Tàijíquán is sometimes written as Tai Chi Chuan, depending on the method of Chinese to English translation.  Sometimes it is referred to as simply "Taiji" or 'Taichi'.  It is well known as a system of exercise, with a reputation for improving health and avoiding a variety of ailments.  


What is not so widely appreciated is that Tàijíquán can, i trained approprialtely, be used as a highly effective martial art.  The emphasis is on using subtle whole-body synchronized movement with highly tuned awareness and timing, to overcome raw (disconnected) speed and brute strength.

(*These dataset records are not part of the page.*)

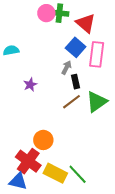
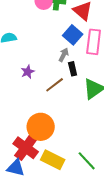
brown line: (72, 102) -> (55, 85), moved
orange circle: (43, 140) -> (41, 127), size x1.4
green line: (78, 174) -> (87, 161), moved

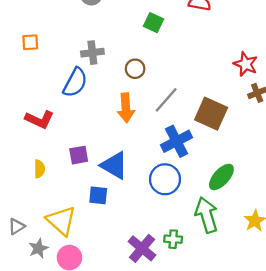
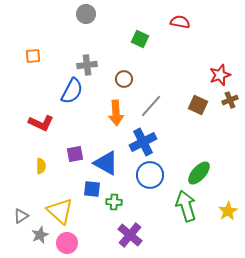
red star: (246, 64) -> (220, 75), turned 30
brown square: (211, 114) -> (198, 105), moved, size x0.7
blue cross: (177, 141) -> (143, 142), moved
green cross: (173, 239) -> (114, 202), moved

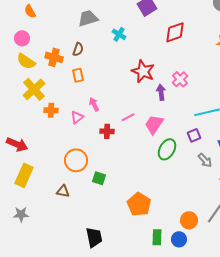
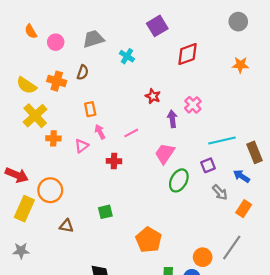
pink circle: (22, 38) -> (56, 42), moved
red star: (143, 71) -> (153, 96), size x0.6
orange rectangle: (78, 75) -> (90, 109), moved
pink line: (128, 117) -> (131, 133), moved
orange circle: (76, 160) -> (50, 190), moved
green square: (99, 178) -> (105, 212), turned -32

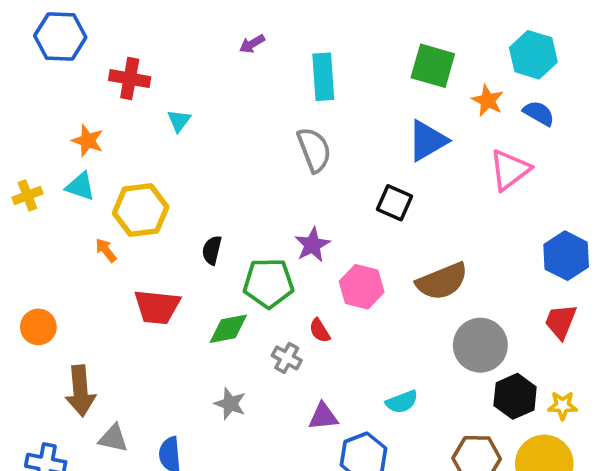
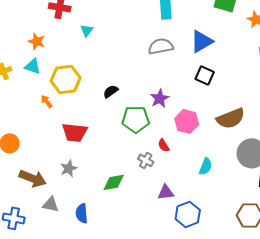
blue triangle: (427, 141) -> (202, 41), moved
gray semicircle: (314, 150) -> (161, 46), turned -80
black semicircle: (212, 250) -> (111, 91), moved, turned 42
green diamond: (228, 329) -> (114, 182), moved
brown arrow: (80, 391) -> (33, 178), turned -64
cyan semicircle: (402, 402) -> (206, 166), moved, turned -48
gray star: (230, 404) -> (69, 168), moved, turned 30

The disadvantage of a 'soft' style such as Tàijíquán compared with 'hard' and 'hard-soft' styles such as boxing, Karate or Kung Fu, is that it takes many more years of practice to achieve a basic martial skill.  The advantage of Tàijíquán however, is that development can continue far beyond the limitations of age, strength and speed that accompany 'hard' styles, and it is not injurious to the body.


Tàijíquán is based on a set of practical principles known as the Classic Texts, or just "the Classics".  They form  the written advice from highly capable teachers, over several generations, on how to practice and apply the art.  Guided by this advice we train to develop good mental habits, good body habits, and ultimately to understand ourselves and become better human beings.  Tàijíquán is a system of mental/physical self development, grounded in the practice of an effective martial art, and it is not inherently mystical or religious.